The “magisterium of the pope and the bishops in communion with him,” the pope writes, “ensures our contact with the primordial source and thus provides the certainty of attaining to the word of Christ in all its integrity.”
Yet faith in its fullness is more than doctrine, Pope Francis writes; it is “the new light born of an encounter with the true God, a light which touches us at the core of our being and engages our minds, wills and emotions, opening us to relationships lived in communion.”
Thus the primary means of transmitting faith is not a book or a homily, but the sacraments, especially baptism and the Eucharist, which “communicate an incarnate memory, linked to the times and places of our lives, linked to all our senses; in them the whole person is engaged as a member of a living subject and part of a network of communitarian relationships.”

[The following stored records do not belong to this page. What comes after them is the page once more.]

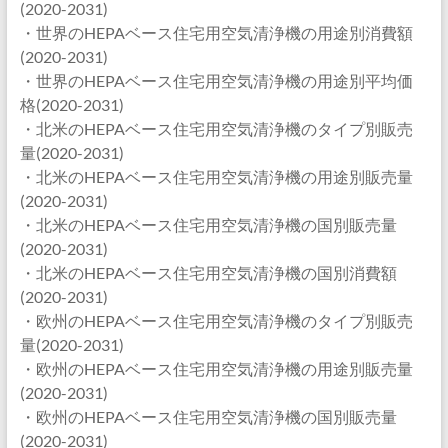
(2020-2031)
・世界のHEPAベース住宅用空気清浄機の用途別消費額
(2020-2031)
・世界のHEPAベース住宅用空気清浄機の用途別平均価
格(2020-2031)
・北米のHEPAベース住宅用空気清浄機のタイプ別販売
量(2020-2031)
・北米のHEPAベース住宅用空気清浄機の用途別販売量
(2020-2031)
・北米のHEPAベース住宅用空気清浄機の国別販売量
(2020-2031)
・北米のHEPAベース住宅用空気清浄機の国別消費額
(2020-2031)
・欧州のHEPAベース住宅用空気清浄機のタイプ別販売
量(2020-2031)
・欧州のHEPAベース住宅用空気清浄機の用途別販売量
(2020-2031)
・欧州のHEPAベース住宅用空気清浄機の国別販売量
(2020-2031)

The belief that the “Son of God took on our flesh” and “entered our human history” also leads Christians “to live our lives in this world with ever greater commitment and intensity,” the pope writes, arguing that faith inspires both the use of human reason and pursuit of the common good.
For faith, Pope Francis writes, truth is not attainable through autonomous reason alone but requires love, a “relational way of viewing the world, which then becomes a form of shared knowledge, vision through the eyes of another and a shared vision of all that exists.”
By affirming the “inherent order” and harmony of the material world, and “by stimulating wonder before the profound mystery of creation,” Christian faith encourages scientific research, while dispelling the philosophical relativism that has produced a “crisis of truth in our age.”
Faith also inspires respect for the natural environment, by allowing believers to “discern in it a grammar written by the hand of God and a dwelling place entrusted to our protection and care.”
According to Pope Francis, faith has proven itself essential to the promotion of “justice, law and peace,” by contrast with failed modern ideologies that also claimed those goals.
“Modernity sought to build a universal brotherhood based on equality,” he writes, “yet we gradually came to realize that this brotherhood, lacking a common reference to a common father as its ultimate foundation, cannot endure.
“We need to return to the true basis of brotherhood,” the pope writes. “Faith teaches us to see that every man and woman represents a blessing for me, that the light of God’s face shines on me through the faces of my brothers and sisters.”